À titre d’exemple, si une usine «Azot» fonctionnait à Severodonetsk, sa parole était décisive dans cette ville.

Après la révolution, la guerre et la libération, les entreprises moyennes et les forces pro-ukrainiennes, ainsi que les déplacés pro-ukrainiens venus des territoires toujours occupés ont fondé une alliance contre les anciennes élites politiques.

Les changements vont-ils perdurer?

Actuellement, les régions de Donetsk et de Lougansk sont bloquées dans une situation où il n’y a aucune réponse claire, aucun résultat. La question la plus importante est celle des financements.  Pour le moment, il n’est pas évident que l’État soit prêt à financer  ceux qui travaillent aux changements.
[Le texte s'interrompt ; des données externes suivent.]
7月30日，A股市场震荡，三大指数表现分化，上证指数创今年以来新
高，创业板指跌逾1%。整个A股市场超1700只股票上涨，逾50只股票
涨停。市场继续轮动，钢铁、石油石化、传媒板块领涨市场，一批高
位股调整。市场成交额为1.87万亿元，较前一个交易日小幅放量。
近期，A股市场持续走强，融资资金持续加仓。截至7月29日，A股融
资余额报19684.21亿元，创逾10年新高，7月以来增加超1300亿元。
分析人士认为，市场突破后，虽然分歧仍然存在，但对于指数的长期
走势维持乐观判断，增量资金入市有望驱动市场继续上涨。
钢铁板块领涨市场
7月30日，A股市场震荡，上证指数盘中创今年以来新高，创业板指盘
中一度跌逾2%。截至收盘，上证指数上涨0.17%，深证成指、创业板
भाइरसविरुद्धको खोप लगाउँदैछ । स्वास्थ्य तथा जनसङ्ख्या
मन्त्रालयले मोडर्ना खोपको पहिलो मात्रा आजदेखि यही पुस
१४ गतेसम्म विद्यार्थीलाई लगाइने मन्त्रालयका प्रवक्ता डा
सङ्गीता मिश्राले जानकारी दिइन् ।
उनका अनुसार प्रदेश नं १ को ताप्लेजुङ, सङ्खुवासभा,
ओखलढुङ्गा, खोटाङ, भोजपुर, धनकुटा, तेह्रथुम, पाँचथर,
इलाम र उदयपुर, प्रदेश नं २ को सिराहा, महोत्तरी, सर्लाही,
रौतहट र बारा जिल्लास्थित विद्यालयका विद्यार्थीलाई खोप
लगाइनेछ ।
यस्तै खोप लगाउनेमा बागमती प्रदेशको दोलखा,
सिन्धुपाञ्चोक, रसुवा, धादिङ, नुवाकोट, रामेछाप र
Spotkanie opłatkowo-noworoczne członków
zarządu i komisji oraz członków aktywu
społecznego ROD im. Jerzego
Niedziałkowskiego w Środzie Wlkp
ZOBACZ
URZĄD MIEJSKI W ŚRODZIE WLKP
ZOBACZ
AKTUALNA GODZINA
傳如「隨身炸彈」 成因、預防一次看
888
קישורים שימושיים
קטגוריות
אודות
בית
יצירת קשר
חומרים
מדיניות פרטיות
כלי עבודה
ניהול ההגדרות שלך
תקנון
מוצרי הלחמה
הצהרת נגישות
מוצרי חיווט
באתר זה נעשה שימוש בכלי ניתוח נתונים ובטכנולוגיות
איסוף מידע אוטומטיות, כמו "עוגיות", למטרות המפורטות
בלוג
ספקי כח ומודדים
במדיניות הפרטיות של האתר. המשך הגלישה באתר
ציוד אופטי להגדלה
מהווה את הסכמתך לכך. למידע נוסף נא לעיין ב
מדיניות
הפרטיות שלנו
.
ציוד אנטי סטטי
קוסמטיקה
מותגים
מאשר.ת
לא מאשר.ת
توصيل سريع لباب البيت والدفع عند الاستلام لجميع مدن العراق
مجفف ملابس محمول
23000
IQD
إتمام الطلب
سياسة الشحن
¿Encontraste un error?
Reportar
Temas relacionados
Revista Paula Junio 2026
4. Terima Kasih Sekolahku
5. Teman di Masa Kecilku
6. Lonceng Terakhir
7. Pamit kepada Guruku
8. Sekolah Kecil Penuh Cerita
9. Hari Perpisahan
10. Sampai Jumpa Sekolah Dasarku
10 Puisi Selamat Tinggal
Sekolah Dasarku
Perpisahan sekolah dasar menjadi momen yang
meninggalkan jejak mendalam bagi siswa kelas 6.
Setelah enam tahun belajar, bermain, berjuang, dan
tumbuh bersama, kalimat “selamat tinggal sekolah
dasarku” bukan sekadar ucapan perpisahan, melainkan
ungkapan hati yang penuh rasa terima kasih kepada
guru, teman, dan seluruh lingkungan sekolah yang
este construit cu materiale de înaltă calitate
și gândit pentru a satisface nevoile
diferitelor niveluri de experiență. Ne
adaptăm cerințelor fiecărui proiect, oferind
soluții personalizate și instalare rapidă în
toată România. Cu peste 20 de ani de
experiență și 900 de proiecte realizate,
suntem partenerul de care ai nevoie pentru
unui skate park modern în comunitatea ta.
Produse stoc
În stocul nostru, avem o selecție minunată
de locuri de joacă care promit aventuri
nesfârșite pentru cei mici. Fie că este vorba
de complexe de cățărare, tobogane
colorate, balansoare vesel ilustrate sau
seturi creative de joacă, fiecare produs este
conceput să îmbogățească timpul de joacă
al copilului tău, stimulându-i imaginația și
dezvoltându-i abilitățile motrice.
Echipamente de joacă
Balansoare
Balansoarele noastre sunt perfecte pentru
Plus les changements du niveau de vie seront visibles rapidement, plus vite les changements politiques et sociaux seront réalisés, surtout si l’infrastructure et les relations de cette région avec le reste de pays sont rétablis.

Mais si tout reste en l’état, la transformation sera lente et durera des décennies pour aboutir à une situation ingérable.

La base électorale des partis pro-russes reste relativement importante. Le Bloc d’Opposition bénéficie du soutien de la population. Les habitants de ces territoires ne sont toujours pas habitués aux valeurs d’une société ouverte. Donc il est impossible de gagner la confiance des ces gens-là sans avoir mis en place des changements économiques, culturels …

*Les Slobodes d’Ukraine, la Slobojanchtchina ou l’Ukraine Sloboda est une région historique sur l’actuelle frontière entre la Russie et l’Ukraine. Elle s’est développée et a prospéré aux xviie et xviiie siècles.